[Opening Data extract section]

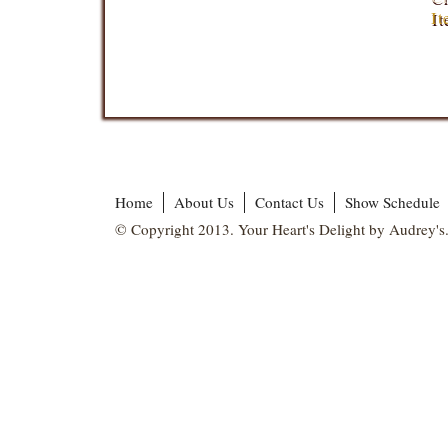
It
Home
About Us
Contact Us
Show Schedule
© Copyright 2013. Your Heart's Delight by Audrey's.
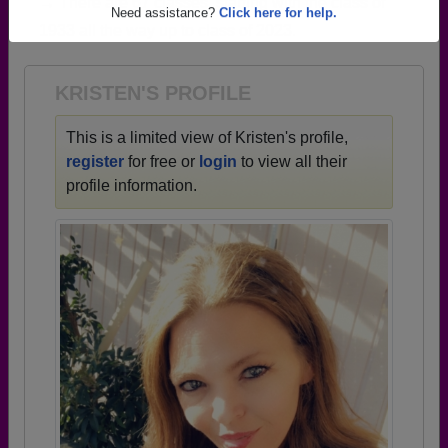
→ There are 67 classes, starting with the class of
Are you an existing member?
Click here to log in.
1933 all the way up to class of 2023.
Need assistance?
Click here for help.
KRISTEN'S PROFILE
This is a limited view of Kristen's profile,
register
for free or
login
to view all their
profile information.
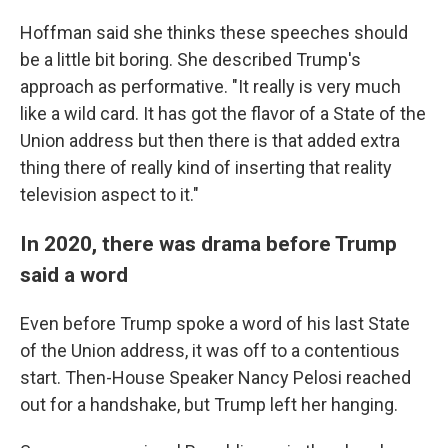
Hoffman said she thinks these speeches should
be a little bit boring. She described Trump's
approach as performative. "It really is very much
like a wild card. It has got the flavor of a State of the
Union address but then there is that added extra
thing there of really kind of inserting that reality
television aspect to it."
In 2020, there was drama before Trump
said a word
Even before Trump spoke a word of his last State
of the Union address, it was off to a contentious
start. Then-House Speaker Nancy Pelosi reached
out for a handshake, but Trump left her hanging.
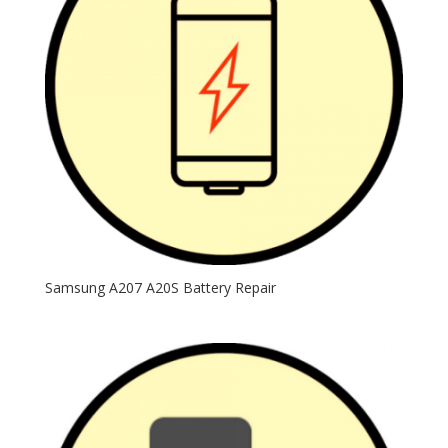
Samsung A207 A20S Battery Repair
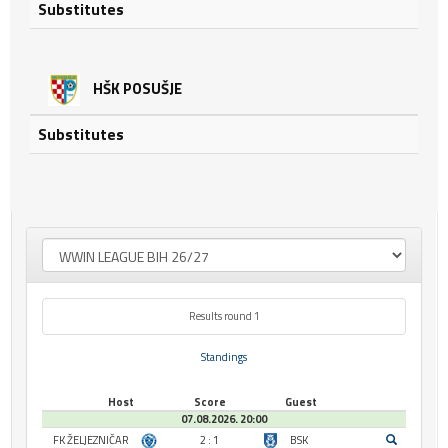
Substitutes
HŠK POSUŠJE
Substitutes
Results round 1
Standings
Host
Score
Guest
07.08.2026. 20:00
FK ŽELJEZNIČAR
2 : 1
BSK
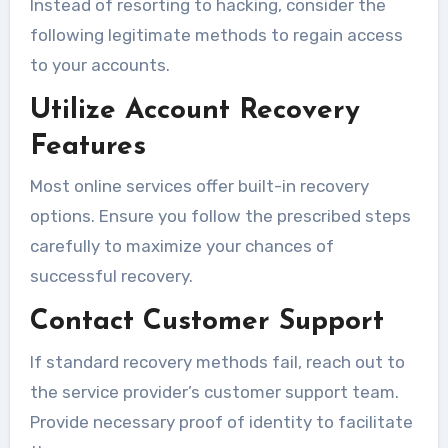
Instead of resorting to hacking, consider the
following legitimate methods to regain access
to your accounts.
Utilize Account Recovery
Features
Most online services offer built-in recovery
options. Ensure you follow the prescribed steps
carefully to maximize your chances of
successful recovery.
Contact Customer Support
If standard recovery methods fail, reach out to
the service provider’s customer support team.
Provide necessary proof of identity to facilitate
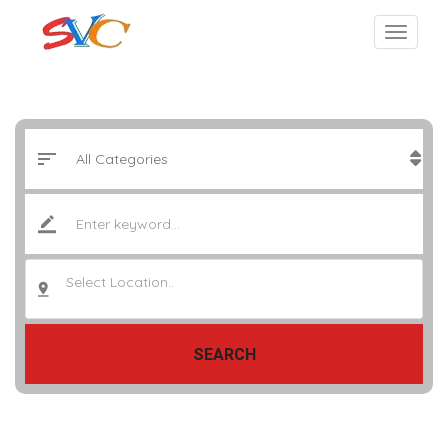
Select Location..
SEARCH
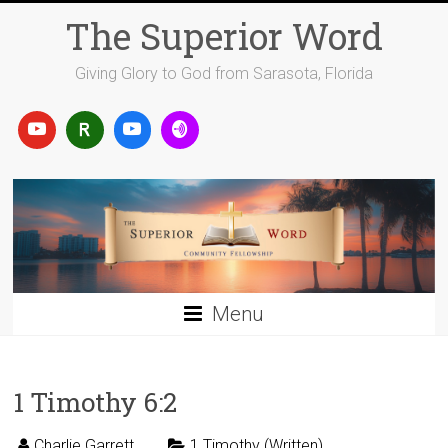
Skip
The Superior Word
to
content
Giving Glory to God from Sarasota, Florida
Menu
1 Timothy 6:2
Charlie Garrett
1 Timothy (Written)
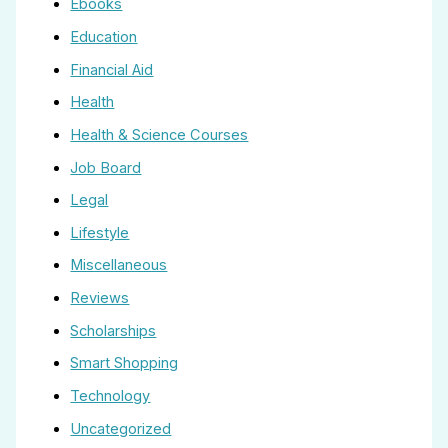
Ebooks
Education
Financial Aid
Health
Health & Science Courses
Job Board
Legal
Lifestyle
Miscellaneous
Reviews
Scholarships
Smart Shopping
Technology
Uncategorized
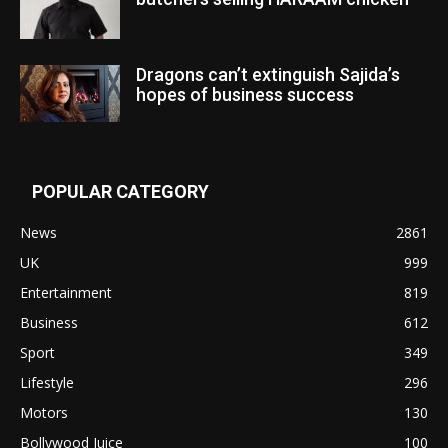
Dragons can’t extinguish Sajida’s
hopes of business success
POPULAR CATEGORY
News
2861
UK
999
Entertainment
819
Business
612
Sport
349
Lifestyle
296
Motors
130
Bollywood Juice
100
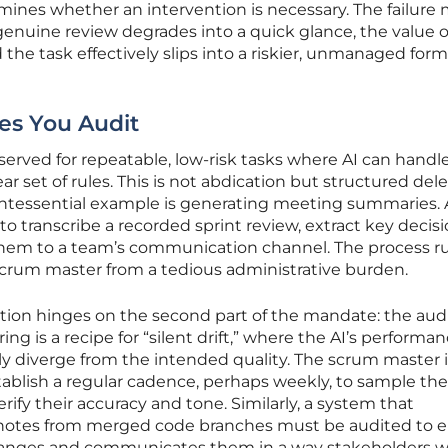
ines whether an intervention is necessary. The failure
enuine review degrades into a quick glance, the value o
the task effectively slips into a riskier, unmanaged form
es You Audit
erved for repeatable, low-risk tasks where AI can handl
r set of rules. This is not abdication but structured del
uintessential example is generating meeting summaries. 
o transcribe a recorded sprint review, extract key decis
them to a team’s communication channel. The process r
scrum master from a tedious administrative burden.
ion hinges on the second part of the mandate: the audi
 is a recipe for “silent drift,” where the AI’s performa
ly diverge from the intended quality. The scrum master 
blish a regular cadence, perhaps weekly, to sample the
fy their accuracy and tone. Similarly, a system that
e notes from merged code branches must be audited to 
 changes and communicates them in a way stakeholders wi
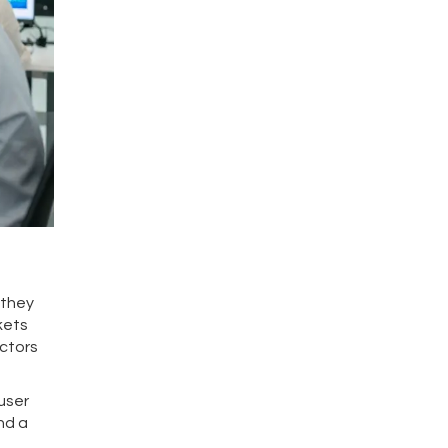
 they
kets
octors
user
nd a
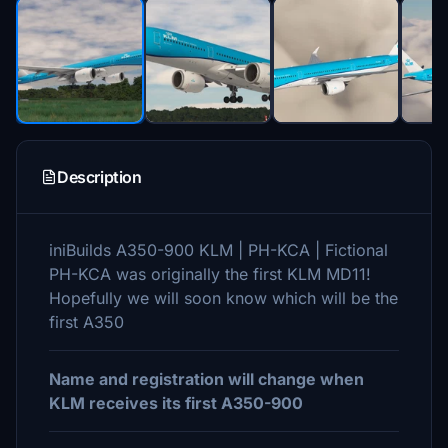
Description
iniBuilds A350-900 KLM | PH-KCA | Fictional
PH-KCA was originally the first KLM MD11!
Hopefully we will soon know which will be the
first A350
Name and registration will change when
KLM receives its first A350-900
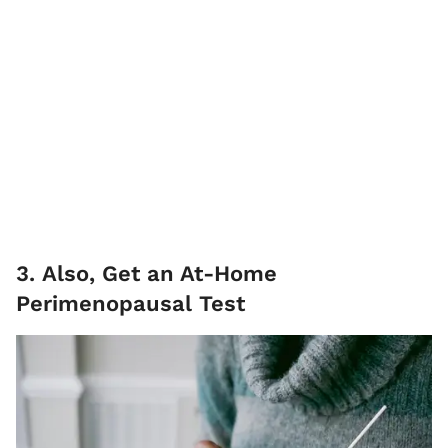
3. Also, Get an At-Home
Perimenopausal Test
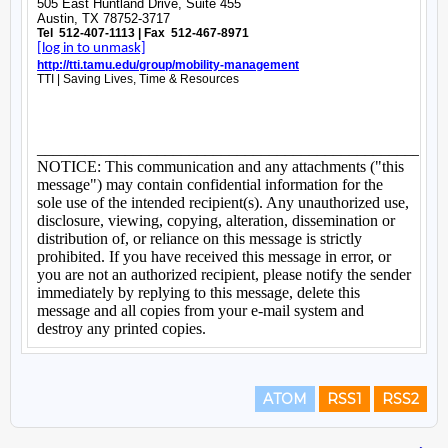
ATOM
RSS1
RSS2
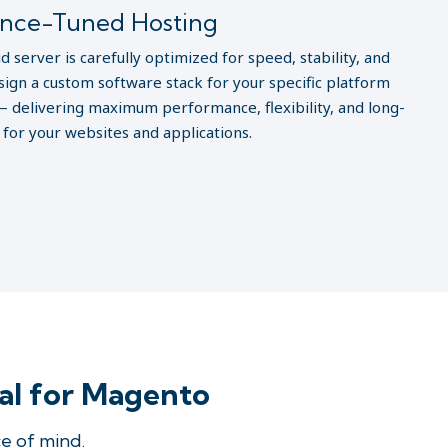
nce-Tuned Hosting
d server is carefully optimized for speed, stability, and
sign a custom software stack for your specific platform
 delivering maximum performance, flexibility, and long-
y for your websites and applications.
al for Magento
e of mind.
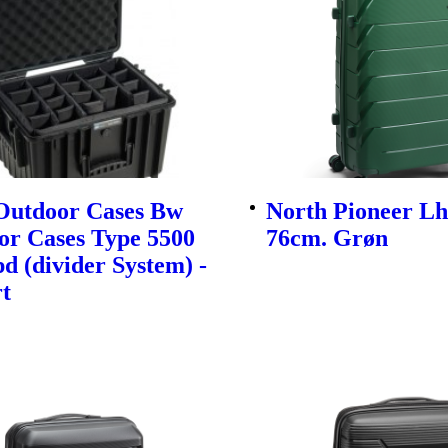
utdoor Cases Bw
North Pioneer Lh
or Cases Type 5500
76cm. Grøn
d (divider System) -
t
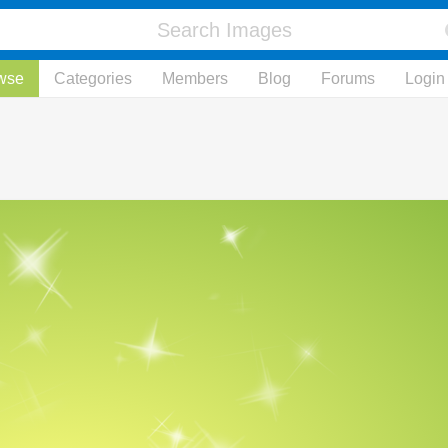
wse
Categories
Members
Blog
Forums
Login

[Closing Data extract section]

=== Instructions for the task ===
Look through the entries above and report each line where the string "necessary" occurs.

=== Task response ===
Provide necessary proof of identity to facilitate
ines whether an intervention is necessary. The failure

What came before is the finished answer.